DATA TO USE
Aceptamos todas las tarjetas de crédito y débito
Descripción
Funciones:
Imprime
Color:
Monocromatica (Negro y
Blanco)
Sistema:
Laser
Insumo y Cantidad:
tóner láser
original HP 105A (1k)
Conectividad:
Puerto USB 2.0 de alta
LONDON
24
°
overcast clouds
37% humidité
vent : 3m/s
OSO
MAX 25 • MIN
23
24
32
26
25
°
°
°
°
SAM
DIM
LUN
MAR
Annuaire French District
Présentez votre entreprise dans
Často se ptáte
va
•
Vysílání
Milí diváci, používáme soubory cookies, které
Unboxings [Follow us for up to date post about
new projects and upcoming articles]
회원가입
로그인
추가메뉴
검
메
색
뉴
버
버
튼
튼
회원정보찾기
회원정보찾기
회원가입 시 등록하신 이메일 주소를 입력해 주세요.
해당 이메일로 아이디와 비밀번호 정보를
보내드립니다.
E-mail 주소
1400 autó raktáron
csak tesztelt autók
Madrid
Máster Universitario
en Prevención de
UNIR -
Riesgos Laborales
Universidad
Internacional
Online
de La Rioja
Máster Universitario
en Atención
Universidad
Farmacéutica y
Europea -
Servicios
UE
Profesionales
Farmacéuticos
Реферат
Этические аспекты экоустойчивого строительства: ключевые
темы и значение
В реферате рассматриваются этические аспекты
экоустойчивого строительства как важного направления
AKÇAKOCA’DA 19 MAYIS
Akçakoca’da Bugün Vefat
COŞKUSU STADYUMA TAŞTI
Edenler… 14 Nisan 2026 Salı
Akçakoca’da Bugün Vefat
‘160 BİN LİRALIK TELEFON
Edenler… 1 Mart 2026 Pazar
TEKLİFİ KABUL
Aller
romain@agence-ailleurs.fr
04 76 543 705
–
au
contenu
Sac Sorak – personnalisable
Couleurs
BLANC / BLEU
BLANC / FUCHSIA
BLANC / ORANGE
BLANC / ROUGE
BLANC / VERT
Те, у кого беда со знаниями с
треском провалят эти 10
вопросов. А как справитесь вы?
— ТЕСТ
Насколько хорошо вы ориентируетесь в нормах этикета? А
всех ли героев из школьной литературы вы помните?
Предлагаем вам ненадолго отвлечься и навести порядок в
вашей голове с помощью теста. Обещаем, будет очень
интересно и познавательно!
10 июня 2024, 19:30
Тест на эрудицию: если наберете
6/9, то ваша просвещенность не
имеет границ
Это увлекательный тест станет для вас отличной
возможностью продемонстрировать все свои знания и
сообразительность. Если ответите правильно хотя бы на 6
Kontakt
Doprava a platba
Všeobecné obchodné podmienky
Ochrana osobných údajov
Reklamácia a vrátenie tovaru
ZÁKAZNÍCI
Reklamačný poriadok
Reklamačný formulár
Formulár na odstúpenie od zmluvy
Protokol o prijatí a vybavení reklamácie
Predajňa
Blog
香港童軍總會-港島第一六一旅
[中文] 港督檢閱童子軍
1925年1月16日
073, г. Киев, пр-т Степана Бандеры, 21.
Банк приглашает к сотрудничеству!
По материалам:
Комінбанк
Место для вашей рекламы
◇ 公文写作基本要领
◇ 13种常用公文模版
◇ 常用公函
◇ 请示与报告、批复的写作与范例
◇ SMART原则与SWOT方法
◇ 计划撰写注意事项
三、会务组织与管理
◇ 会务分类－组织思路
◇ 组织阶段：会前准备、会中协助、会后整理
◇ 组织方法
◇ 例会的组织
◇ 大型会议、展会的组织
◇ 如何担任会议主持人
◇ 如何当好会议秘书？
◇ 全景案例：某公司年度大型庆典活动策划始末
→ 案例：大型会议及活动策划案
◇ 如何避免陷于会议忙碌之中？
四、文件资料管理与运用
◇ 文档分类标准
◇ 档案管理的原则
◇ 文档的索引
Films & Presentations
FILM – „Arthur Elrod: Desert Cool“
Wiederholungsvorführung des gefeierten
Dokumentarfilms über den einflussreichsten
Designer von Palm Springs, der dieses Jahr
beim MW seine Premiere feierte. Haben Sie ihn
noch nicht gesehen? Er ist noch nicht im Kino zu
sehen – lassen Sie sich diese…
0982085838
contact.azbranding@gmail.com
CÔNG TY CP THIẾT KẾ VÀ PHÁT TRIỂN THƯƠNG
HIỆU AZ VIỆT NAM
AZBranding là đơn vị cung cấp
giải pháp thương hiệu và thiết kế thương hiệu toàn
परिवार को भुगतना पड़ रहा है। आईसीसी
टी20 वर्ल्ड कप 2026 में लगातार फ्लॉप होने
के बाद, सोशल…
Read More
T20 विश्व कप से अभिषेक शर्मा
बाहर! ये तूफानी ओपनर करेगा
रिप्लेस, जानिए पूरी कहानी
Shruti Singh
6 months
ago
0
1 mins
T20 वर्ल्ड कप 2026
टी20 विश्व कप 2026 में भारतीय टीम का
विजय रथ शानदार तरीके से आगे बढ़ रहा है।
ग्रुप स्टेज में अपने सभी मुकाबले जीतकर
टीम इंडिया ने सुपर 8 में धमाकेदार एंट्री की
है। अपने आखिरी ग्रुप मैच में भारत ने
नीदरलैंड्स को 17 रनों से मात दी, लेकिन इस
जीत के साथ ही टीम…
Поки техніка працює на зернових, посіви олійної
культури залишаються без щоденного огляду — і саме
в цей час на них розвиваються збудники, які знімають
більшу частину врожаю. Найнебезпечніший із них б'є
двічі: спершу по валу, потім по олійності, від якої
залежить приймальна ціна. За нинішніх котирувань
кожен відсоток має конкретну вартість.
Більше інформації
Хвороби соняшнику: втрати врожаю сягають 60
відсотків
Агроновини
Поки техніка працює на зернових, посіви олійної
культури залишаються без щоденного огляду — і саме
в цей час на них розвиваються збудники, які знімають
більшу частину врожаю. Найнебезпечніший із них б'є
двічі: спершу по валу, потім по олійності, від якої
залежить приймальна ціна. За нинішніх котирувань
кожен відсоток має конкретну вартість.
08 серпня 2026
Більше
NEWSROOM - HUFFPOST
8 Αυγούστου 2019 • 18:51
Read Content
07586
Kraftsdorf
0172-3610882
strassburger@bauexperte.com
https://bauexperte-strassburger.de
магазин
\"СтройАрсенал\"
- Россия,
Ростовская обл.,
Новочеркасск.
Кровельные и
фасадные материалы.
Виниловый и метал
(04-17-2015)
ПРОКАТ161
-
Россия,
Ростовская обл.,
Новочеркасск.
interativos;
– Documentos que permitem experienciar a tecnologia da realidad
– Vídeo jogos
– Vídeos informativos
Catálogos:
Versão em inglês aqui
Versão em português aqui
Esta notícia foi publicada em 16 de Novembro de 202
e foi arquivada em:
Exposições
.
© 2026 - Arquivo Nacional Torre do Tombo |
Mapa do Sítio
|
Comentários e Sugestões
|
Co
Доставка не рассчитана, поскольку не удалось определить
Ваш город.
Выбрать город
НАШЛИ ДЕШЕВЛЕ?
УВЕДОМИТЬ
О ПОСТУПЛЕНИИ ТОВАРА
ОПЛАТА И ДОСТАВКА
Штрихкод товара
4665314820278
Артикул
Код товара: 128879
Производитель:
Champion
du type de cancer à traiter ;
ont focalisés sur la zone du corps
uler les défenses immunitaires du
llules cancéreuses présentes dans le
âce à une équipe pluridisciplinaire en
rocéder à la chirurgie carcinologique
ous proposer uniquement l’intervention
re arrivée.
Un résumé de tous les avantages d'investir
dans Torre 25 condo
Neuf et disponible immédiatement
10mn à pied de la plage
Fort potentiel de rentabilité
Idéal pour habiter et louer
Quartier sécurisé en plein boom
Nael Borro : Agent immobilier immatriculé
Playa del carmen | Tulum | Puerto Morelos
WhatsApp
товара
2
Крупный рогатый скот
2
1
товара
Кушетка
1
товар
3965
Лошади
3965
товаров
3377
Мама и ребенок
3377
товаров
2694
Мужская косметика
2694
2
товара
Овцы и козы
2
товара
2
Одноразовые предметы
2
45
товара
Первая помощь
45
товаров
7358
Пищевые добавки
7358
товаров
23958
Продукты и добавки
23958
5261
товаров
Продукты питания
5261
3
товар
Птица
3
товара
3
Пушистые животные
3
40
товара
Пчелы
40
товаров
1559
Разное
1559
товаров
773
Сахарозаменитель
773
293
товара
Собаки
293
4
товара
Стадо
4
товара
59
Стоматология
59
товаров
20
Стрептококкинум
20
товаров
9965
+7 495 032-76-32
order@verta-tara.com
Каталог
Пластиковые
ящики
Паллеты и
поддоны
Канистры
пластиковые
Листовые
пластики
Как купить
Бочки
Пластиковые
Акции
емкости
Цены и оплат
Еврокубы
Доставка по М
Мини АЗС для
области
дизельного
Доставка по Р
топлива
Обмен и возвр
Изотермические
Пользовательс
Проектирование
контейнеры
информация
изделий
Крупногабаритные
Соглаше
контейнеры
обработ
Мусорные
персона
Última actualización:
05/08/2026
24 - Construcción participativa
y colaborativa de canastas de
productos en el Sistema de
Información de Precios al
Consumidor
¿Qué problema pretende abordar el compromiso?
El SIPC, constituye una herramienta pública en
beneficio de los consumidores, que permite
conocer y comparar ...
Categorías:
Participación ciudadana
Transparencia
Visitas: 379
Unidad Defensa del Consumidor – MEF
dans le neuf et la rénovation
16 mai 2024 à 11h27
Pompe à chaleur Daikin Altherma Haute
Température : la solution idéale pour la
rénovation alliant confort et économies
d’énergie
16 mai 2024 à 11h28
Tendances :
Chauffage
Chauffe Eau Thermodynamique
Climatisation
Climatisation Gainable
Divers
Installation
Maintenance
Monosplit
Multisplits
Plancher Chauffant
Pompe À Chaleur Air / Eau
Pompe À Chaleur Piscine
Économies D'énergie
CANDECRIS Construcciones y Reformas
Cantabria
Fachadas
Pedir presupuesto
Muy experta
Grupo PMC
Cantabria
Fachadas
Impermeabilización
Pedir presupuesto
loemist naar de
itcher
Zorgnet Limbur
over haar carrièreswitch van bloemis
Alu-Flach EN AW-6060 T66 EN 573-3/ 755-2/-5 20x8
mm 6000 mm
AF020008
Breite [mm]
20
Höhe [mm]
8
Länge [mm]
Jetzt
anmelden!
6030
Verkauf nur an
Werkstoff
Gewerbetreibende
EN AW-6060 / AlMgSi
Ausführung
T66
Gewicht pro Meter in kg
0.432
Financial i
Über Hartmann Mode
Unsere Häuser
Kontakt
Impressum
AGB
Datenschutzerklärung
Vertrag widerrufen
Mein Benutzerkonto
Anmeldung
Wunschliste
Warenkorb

PROBLEM
What do the lines above say from the one containing "сообразительность. Если ответите" down to the one containing "जीत के साथ ही टीम…"? Return them exactly, both end lines included, and only them.

EXERCISE ANSWER
сообразительность. Если ответите правильно хотя бы на 6
Kontakt
Doprava a platba
Všeobecné obchodné podmienky
Ochrana osobných údajov
Reklamácia a vrátenie tovaru
ZÁKAZNÍCI
Reklamačný poriadok
Reklamačný formulár
Formulár na odstúpenie od zmluvy
Protokol o prijatí a vybavení reklamácie
Predajňa
Blog
香港童軍總會-港島第一六一旅
[中文] 港督檢閱童子軍
1925年1月16日
073, г. Киев, пр-т Степана Бандеры, 21.
Банк приглашает к сотрудничеству!
По материалам:
Комінбанк
Место для вашей рекламы
◇ 公文写作基本要领
◇ 13种常用公文模版
◇ 常用公函
◇ 请示与报告、批复的写作与范例
◇ SMART原则与SWOT方法
◇ 计划撰写注意事项
三、会务组织与管理
◇ 会务分类－组织思路
◇ 组织阶段：会前准备、会中协助、会后整理
◇ 组织方法
◇ 例会的组织
◇ 大型会议、展会的组织
◇ 如何担任会议主持人
◇ 如何当好会议秘书？
◇ 全景案例：某公司年度大型庆典活动策划始末
→ 案例：大型会议及活动策划案
◇ 如何避免陷于会议忙碌之中？
四、文件资料管理与运用
◇ 文档分类标准
◇ 档案管理的原则
◇ 文档的索引
Films & Presentations
FILM – „Arthur Elrod: Desert Cool“
Wiederholungsvorführung des gefeierten
Dokumentarfilms über den einflussreichsten
Designer von Palm Springs, der dieses Jahr
beim MW seine Premiere feierte. Haben Sie ihn
noch nicht gesehen? Er ist noch nicht im Kino zu
sehen – lassen Sie sich diese…
0982085838
contact.azbranding@gmail.com
CÔNG TY CP THIẾT KẾ VÀ PHÁT TRIỂN THƯƠNG
HIỆU AZ VIỆT NAM
AZBranding là đơn vị cung cấp
giải pháp thương hiệu và thiết kế thương hiệu toàn
परिवार को भुगतना पड़ रहा है। आईसीसी
टी20 वर्ल्ड कप 2026 में लगातार फ्लॉप होने
के बाद, सोशल…
Read More
T20 विश्व कप से अभिषेक शर्मा
बाहर! ये तूफानी ओपनर करेगा
रिप्लेस, जानिए पूरी कहानी
Shruti Singh
6 months
ago
0
1 mins
T20 वर्ल्ड कप 2026
टी20 विश्व कप 2026 में भारतीय टीम का
विजय रथ शानदार तरीके से आगे बढ़ रहा है।
ग्रुप स्टेज में अपने सभी मुकाबले जीतकर
टीम इंडिया ने सुपर 8 में धमाकेदार एंट्री की
है। अपने आखिरी ग्रुप मैच में भारत ने
नीदरलैंड्स को 17 रनों से मात दी, लेकिन इस
जीत के साथ ही टीम…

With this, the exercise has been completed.